In the face of unprecedented challenges, supply chains emphasise resilience through standardised operations, technology-driven transparency, collaborative ecosystems, and sustained long-term planning for enduring disruptions
Supply chains have demonstrated remarkable resilience and adaptability in recent years in response to a range of disruptions and challenges. As healthcare and pharmaceutical supply chains continue to evolve in the face of changing pressures and demand, it’s critical to maintain this agility and resilience.
The covid-19 pandemic created an unprecedented challenge for supply chains. With global transport disrupted, workplaces upended, and daily lives fundamentally altered, supply chains were pushed to their very limits. Transport delays, Brexit complications, and surging demand for vaccines further challenged supply chain responsiveness. However, important lessons have emerged from this crisis about building resilience to withstand future shocks.
Lesson 1: Create risk management frameworks and contingency plans
According to Professor Martin Christopher of Cranfield School of Management, resilience requires supply chains to mobilise quickly to meet evolving customer needs and challenges. Standardised ways of working enabled DHL Supply Chain to respond nimbly at the onset of the crisis, simultaneously invoking continuity plans across 400 sites globally. And resilience isn’t just about returning to the status quo – it’s about actively improving by applying learnings.
Lesson 2: Enable supply chain transparency through technology
Professor Richard Wilding emphasised the need for continuous monitoring and intelligence gathering across operations. DHL’s digital twin provided complete operational visibility to facilitate quicker, more agile decisions in response to pandemic-driven demand shifts. Emerging technologies like AI and control towers now enable unprecedented transparency – crucial for identifying and focusing on the most urgent customer needs.

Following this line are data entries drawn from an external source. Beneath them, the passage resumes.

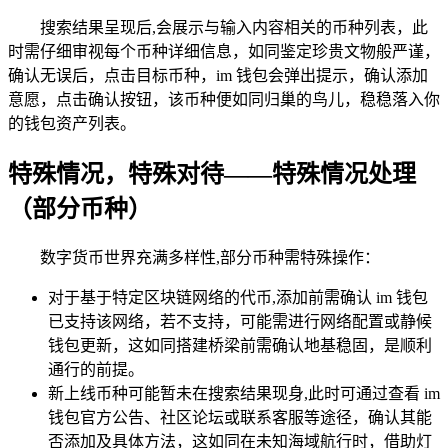
搜索结果呈现后,会展示与输入内容相关的币种列表，此
时需仔细审视每个币种详细信息，如同鉴定珍贵文物般严谨，
确认无误后，点击目标币种，im 钱包会弹出提示，确认添加
意愿，点击确认按钮，该币种便如同归巢的鸟儿，稳稳落入你
的钱包资产列表。
特殊情况，特殊对待——特殊情况处理
（部分币种）
数字货币世界充满多样性,部分币种需特殊操作：
对于基于特定区块链网络的代币,添加前需确认 im 钱包
已支持该网络，若不支持，可能需进行网络配置或静候
钱包更新，这如同搭建桥梁前需确认地基稳固，是顺利
通行的前提。
新上线币种可能暂未在搜索结果现身,此时可通过查看 im
钱包官方公告、社区论坛或联系客服等途径，确认其能
否添加及具体方法，这如同在未知海域航行时，借助灯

Lesson 3: Collaborate across the supply chain ecosystem
As Professor Christopher described, supply chains function as interconnected ecosystems. Building resilience involves proactively nurturing relationships across this ecosystem to ensure access to needed capabilities. The rapid rollout of the NHS covid vaccine in the UK exemplified this power of collaboration across industry stakeholders, government, and partners. DHL’s role in the Ventilator Challenge UK consortium also demonstrated the potential of pooling cross-industry expertise.

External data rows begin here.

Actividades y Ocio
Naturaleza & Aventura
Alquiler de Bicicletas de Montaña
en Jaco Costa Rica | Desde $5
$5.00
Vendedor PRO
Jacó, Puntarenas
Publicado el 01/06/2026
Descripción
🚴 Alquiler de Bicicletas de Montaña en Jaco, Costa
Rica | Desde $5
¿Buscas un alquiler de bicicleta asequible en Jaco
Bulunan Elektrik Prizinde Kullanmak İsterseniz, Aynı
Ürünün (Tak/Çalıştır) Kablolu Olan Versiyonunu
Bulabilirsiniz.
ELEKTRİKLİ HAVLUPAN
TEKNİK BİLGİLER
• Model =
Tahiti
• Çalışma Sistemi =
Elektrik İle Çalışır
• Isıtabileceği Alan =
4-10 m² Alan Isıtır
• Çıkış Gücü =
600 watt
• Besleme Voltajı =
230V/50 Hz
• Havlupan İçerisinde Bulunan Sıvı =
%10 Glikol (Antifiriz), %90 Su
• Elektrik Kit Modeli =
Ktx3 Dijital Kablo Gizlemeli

Lesson 4: Maintain energy and plan for the long-term marathon
Finally, resilience requires sustaining momentum, energy, and focus across extended periods of disruption. DHL accelerated rollout of its employee Connect App for improved communication, provided family support packages, and continued traditional employee outreach programs. But building future resilience also means proactively developing talent and expanding skillsets across the sector. DHL continues hiring, training, and investing in its people – particularly critical as young people face an uncertain future job landscape.
The pandemic has underscored the growing importance of supply chain visibility, collaboration, and long-range planning to withstand disruptions. By implementing standardised ways of working, digitising operations, instituting robust risk management practices, and focusing on people, supply chains can build the resilience needed to navigate an uncertain future with agility.